Was git es sonst noch aus Russland? Da wäre das BPO 10x42 (Baigish, produziert in KOMZ), mit Einzelfokussierung, gummiert und deutlich robuster als die BPCs. Die Bildschärfe ist exzellent, fast bis zum Rand des (etwas kleinen) Sehfeldes von 100m/1000m. Leider hat dieses Baigish einen starken Gelbstich (es sind aber inzwischen Versionen aufgetaucht, die farbneutral sein sollen - eine Neuerung?), und auch dieses Glas neigt zu Reflexen bei hellen Lichtquellen.
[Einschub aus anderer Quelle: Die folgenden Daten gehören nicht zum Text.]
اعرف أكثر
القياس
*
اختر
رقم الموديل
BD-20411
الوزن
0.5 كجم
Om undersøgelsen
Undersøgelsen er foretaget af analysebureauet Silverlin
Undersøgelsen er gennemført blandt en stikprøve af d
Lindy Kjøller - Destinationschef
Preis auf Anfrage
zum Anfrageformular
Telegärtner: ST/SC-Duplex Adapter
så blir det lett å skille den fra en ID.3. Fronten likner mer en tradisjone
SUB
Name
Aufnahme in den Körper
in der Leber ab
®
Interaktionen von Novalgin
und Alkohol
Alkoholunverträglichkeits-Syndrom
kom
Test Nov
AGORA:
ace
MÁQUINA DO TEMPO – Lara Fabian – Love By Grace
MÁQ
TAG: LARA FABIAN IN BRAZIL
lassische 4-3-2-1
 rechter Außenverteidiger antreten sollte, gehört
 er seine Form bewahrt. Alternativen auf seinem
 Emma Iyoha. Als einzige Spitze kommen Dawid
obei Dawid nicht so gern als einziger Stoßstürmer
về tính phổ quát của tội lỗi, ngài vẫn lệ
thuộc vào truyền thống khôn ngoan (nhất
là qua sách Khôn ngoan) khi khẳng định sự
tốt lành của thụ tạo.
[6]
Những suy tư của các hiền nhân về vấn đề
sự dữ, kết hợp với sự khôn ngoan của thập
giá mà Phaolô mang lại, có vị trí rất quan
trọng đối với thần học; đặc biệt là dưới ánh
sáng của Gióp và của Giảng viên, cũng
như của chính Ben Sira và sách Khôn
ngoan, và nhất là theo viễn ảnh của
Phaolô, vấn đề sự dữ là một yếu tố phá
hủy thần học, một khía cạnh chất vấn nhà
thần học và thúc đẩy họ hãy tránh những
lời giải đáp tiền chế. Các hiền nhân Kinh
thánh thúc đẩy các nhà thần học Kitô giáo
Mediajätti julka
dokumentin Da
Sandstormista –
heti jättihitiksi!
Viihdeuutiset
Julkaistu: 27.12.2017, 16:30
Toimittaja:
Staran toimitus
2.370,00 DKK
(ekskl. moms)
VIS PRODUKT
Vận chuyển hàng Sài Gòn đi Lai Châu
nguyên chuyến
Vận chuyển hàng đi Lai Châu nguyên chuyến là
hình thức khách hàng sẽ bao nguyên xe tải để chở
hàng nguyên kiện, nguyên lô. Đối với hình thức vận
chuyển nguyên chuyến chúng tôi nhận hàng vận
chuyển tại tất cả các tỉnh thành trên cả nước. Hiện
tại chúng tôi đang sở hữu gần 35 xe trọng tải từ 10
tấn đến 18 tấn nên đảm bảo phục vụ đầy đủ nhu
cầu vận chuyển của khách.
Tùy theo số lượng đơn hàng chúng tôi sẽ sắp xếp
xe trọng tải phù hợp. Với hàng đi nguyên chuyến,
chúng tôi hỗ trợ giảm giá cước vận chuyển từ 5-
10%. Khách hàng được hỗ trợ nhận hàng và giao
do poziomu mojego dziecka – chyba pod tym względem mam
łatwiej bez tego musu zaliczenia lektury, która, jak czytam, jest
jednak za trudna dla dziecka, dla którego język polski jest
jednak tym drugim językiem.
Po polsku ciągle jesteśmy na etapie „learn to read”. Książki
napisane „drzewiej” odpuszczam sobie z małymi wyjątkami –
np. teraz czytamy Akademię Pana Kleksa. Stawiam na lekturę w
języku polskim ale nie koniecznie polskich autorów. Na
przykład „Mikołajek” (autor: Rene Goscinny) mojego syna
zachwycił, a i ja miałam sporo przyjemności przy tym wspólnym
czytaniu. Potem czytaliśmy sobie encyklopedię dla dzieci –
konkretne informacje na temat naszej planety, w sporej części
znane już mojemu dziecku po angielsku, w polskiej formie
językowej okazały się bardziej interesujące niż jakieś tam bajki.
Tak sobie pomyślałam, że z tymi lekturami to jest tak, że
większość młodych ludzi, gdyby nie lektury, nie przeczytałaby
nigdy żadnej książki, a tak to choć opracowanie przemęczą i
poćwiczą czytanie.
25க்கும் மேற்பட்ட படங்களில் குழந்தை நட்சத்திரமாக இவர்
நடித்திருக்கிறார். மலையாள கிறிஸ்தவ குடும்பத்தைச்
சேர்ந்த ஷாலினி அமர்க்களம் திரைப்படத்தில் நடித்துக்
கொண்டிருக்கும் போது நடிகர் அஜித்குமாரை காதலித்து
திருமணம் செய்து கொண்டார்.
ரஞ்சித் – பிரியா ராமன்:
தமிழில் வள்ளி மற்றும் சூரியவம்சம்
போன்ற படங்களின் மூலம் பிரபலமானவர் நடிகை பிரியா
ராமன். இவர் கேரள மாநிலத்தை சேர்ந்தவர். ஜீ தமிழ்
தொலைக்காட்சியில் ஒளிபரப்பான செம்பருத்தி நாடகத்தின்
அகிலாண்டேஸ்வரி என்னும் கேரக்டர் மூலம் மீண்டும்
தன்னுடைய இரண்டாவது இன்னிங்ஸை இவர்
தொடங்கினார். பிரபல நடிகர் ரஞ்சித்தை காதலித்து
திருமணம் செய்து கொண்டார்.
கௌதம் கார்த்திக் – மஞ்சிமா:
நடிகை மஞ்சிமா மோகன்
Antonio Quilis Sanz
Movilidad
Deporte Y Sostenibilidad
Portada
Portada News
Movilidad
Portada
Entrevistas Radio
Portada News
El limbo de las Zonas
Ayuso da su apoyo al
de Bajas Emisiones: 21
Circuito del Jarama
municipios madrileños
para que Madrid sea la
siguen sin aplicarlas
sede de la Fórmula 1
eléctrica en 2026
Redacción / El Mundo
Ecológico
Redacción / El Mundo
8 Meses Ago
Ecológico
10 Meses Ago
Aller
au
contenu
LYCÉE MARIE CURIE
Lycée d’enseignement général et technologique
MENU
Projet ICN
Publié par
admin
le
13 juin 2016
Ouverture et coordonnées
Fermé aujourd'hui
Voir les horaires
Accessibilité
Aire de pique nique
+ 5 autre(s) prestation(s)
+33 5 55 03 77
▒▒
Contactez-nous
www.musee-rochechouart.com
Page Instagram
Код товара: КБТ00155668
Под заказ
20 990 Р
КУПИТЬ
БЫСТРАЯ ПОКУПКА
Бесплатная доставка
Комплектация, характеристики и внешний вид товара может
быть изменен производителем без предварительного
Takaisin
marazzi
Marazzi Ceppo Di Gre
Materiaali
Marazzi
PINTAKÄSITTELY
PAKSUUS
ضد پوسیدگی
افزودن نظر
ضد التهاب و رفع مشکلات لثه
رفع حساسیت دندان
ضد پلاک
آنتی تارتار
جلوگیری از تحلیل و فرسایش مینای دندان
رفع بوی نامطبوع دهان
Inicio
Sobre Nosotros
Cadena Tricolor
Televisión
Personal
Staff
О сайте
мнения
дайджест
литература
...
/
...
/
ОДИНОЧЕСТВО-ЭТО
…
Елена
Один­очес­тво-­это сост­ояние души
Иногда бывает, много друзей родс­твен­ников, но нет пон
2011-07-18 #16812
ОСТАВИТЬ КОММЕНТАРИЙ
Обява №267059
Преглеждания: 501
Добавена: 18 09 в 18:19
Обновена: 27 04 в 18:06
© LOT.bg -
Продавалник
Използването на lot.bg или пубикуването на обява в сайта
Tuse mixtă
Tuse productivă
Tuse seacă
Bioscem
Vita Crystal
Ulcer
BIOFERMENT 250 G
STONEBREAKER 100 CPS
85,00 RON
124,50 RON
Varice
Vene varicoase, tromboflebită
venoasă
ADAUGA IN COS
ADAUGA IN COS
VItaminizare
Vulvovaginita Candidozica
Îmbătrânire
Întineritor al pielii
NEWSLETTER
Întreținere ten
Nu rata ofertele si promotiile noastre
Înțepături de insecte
Das Kronos 10x50 (BPWC, aus ZOMZ) wäre eigentlich ein guter Kandidat: Weites Sehfeld (wie beim Jenoptem), und eine Vergütung, die den BPCs und BPOs überlegen ist. Leider hat man sich nicht die Mühe gemacht, diffuses Streulicht zu unterdrücken, und daher ist es manchmal schlicht unbrauchbar. Tuning soll aber geholfen haben (Tubus innen mit Filz auskleben, Seitenflächen der Prismen abkleben). Das Kronos hat einen Gelbstich, wenn auch nicht so stark wie das Baigish. Aber auch dieses Fernglas hat eine etwas klapprige Zentralfokussierung.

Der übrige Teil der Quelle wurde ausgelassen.